Ada tiga tahap dasar yang harus dilewati biomassa untuk dikonversi menjadi etanol selulosa: perlakuan pendahuluan, hidrolisis dan fermentasi menjadi etanol.

  • Perlakuan Pendahuluan
Selulosa biasanya ditemukan di tengah-tengah polimer seperti lignin dan gula hemiselulosa. Tujuan utama proses ini adalah untuk memudahkan pemecahan selulosa dengan membuatnya lebih mudah diakses serta membuat gula hemiselulosa yang ada pada biomassa menjadi larut.

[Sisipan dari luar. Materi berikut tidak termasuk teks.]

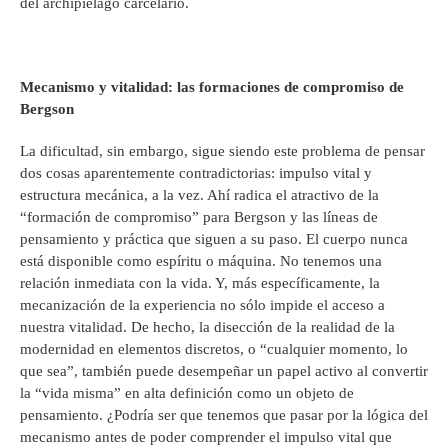
del archipiélago carcelario.
Mecanismo y vitalidad: las formaciones de compromiso de
Bergson
La dificultad, sin embargo, sigue siendo este problema de pensar
dos cosas aparentemente contradictorias: impulso vital y
estructura mecánica, a la vez. Ahí radica el atractivo de la
“formación de compromiso” para Bergson y las líneas de
pensamiento y práctica que siguen a su paso. El cuerpo nunca
está disponible como espíritu o máquina. No tenemos una
relación inmediata con la vida. Y, más específicamente, la
mecanización de la experiencia no sólo impide el acceso a
nuestra vitalidad. De hecho, la disección de la realidad de la
modernidad en elementos discretos, o “cualquier momento, lo
que sea”, también puede desempeñar un papel activo al convertir
la “vida misma” en alta definición como un objeto de
pensamiento. ¿Podría ser que tenemos que pasar por la lógica del
mecanismo antes de poder comprender el impulso vital que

Bahan baku biomassa direndam dalam campuran asam dan enzim, dalam beberapa kasus juga dipanaskan. Hal ini dilakukan untuk memisahkan polimer yang tidak diinginkan dari selulosa sebelum memasuki tahap hidrolisis. Tahapan ini adalah tahap yang paling mahal karena kompleksitas proses. Masih banyak penelitian lebih lanjut yang diperlukan  di wilayah ini untuk membuatnya lebih efisien dan dengan demikian menjadi lebih murah.

  • Hidrolisis
Tahapan ini dilakukan untuk memecah selulosa menjadi komponen-komponen gulanya. Ada dua jenis hidrolisis yang dapat dilakukan: hidrolisis kimia dan hidrolisis enzimatik.

Hidrolisis kimia
Selulosa pertama-tama diperlakukan dengan asam di bawah panas dan tekanan dan kemudian diairi yang akan membebaskan komponen gulanya. Metode ini tidak umum digunakan karena produk samping yang beracun, yang seringkali mengurangi efektivitas tahap berikutnya.

Hidrolisis enzimatik
Proses ini mirip dengan yang terjadi di dalam lambung binatang pemamah biak seperti sapi. Enzim yang mirip dengan selulosa dan telah disintesis secara buatan dengan bantuan bakteri dan jamur digunakan untuk memecah selulosa menjadi komponen gulanya. Hal ini terjadi dalam dua tahap, selulosa pertama-tama diubah menjadi molekul glukosa ganda yang dikenal sebagai selobiosa. Jenis Selulosa lain kemudian digunakan untuk mengkonversi selobiosa menjadi residu glukosa tunggal.

  • Fermentasi Etanol
Fermentasi etanol merupakan proses akhir dimana komponen gula dikonversi menjadi etanol dengan menggunakan mikroba. Ragi roti adalah agen yang paling umum digunakan untuk proses ini. Destilasi kemudian dilakukan untuk memisahkan etanol dari air, mikroba dan residu.

2. Etanol
Konvensional
Etanol konvensional diproduksi dari biji-bijian seperti jagung dan gandum dimana pati pertama-tama dicairkan menggunakan enzim, kemudian enzim lain yang berbeda digunakan untuk mengubah pati cair menjadi gula yang kemudian difermentasi menjadi etanol. Proses selanjutnya sama dengan pada etanol selulosa.